Fundiertes fachliches Expertenwissen ist unverzichtbar für die Mitarbeit in Design Thinking Teams. Doch noch wichtiger ist die Haltung, sich für andere Menschen, für andere Disziplinen und für die Umwelt zu öffnen - und bestehende Lösungen auch in Frage zu stellen. Der positiven Einstellung zur Innovation und der Fähigkeit zu kommunizieren kommt ein hoher Stellenwert zu. Diese Einstellung der Offenheit und die Kommunikationskompetenz lassen sich gezielt fördern. Auch die Fähigkeit, eine gemeinschaftliche Denk- und Arbeitskultur aufzubauen, lässt sich entwickeln.

Die Grundlagen des Design Thinking Prozesses

Beim Design Thinking arbeitet das Team unter optimierten Bedingungen. Flexible räumliche Gegebenheiten fördern das kreative Schaffen.

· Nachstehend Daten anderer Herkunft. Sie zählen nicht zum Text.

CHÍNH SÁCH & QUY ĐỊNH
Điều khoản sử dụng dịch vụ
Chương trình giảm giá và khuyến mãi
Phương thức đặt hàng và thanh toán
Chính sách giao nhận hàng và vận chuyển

Austausch und Rückzug, transparentes Übermitteln von Arbeitsergebnissen und professionelle Visualisierungsmöglichkeiten gehören mit dazu. "Kreativ werden" wird hier wörtlich genommen: Malen, basteln, bauen - alles ist erlaubt.

Der Prozess gestaltet sich in folgenden Phasen:

  • Ein empathisches Verständnis für die Kunden und ihre Situation wird entwickelt, oft mithilfe von persönlichen Einblicken in die Lebenswelt der Nutzer.
  • Die Zielgruppe wird exakt beobachtet und befragt.
  • Der gemeinsame Wissensstand wird ausgetauscht, Ideen werden assoziativ generiert und strukturiert. Diese Phase der Inspiration führt oft zu überraschenden Lösungsansätzen.
  • Die praxistauglichen Ideen werden ausgewählt. Für einen Test entstehen Prototypen. Visualisierungsformen wie Konstruktionen oder Collagen machen die Ideen anfassbar und erfahrbar.
  • Mit der Zielgruppe erfolgt ein offener Dialog - das "Testing", durch ein direktes Feedback der Nutzer entstehen weitere Ansatzpunkte zur Optimierung und für Alternativen.

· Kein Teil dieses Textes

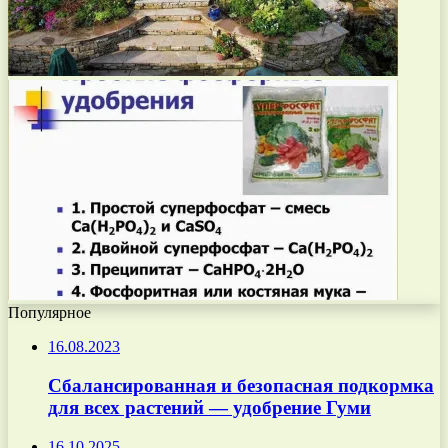
Популярное
16.08.2023
Сбалансированная и безопасная подкормка
для всех растений — удобрение Гуми
16.10.2025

Produkt-Prototypen werden vom Kunden bewertet noch bevor große Investitionen in der Entwicklung getätigt werden. Zwischen allen Schritten sind stetige Rückkoppelungen installiert, um bei der Entwicklung dicht am Nutzer zu bleiben und um praxisnahe Ergebnisse zu erzielen.

 

Fazit:

Design Thinking ist ein Mindset und ein effektives Konzept zur Entwicklung kreativer Lösungen. Hierbei geht es um Perspektivenwechsel, um Achtsamkeit gegenüber der Außenwelt und um Vertrauen in die eigene Lösungsfähigkeit. Unternehmen tun gerade auch unter dem Gesichtspunkt der fortschreitenden Digitalisierung gut daran, ihre Mitarbeiter zu fördern, um sie für diese kreativen Prozesse des Design Thinking fit zu machen.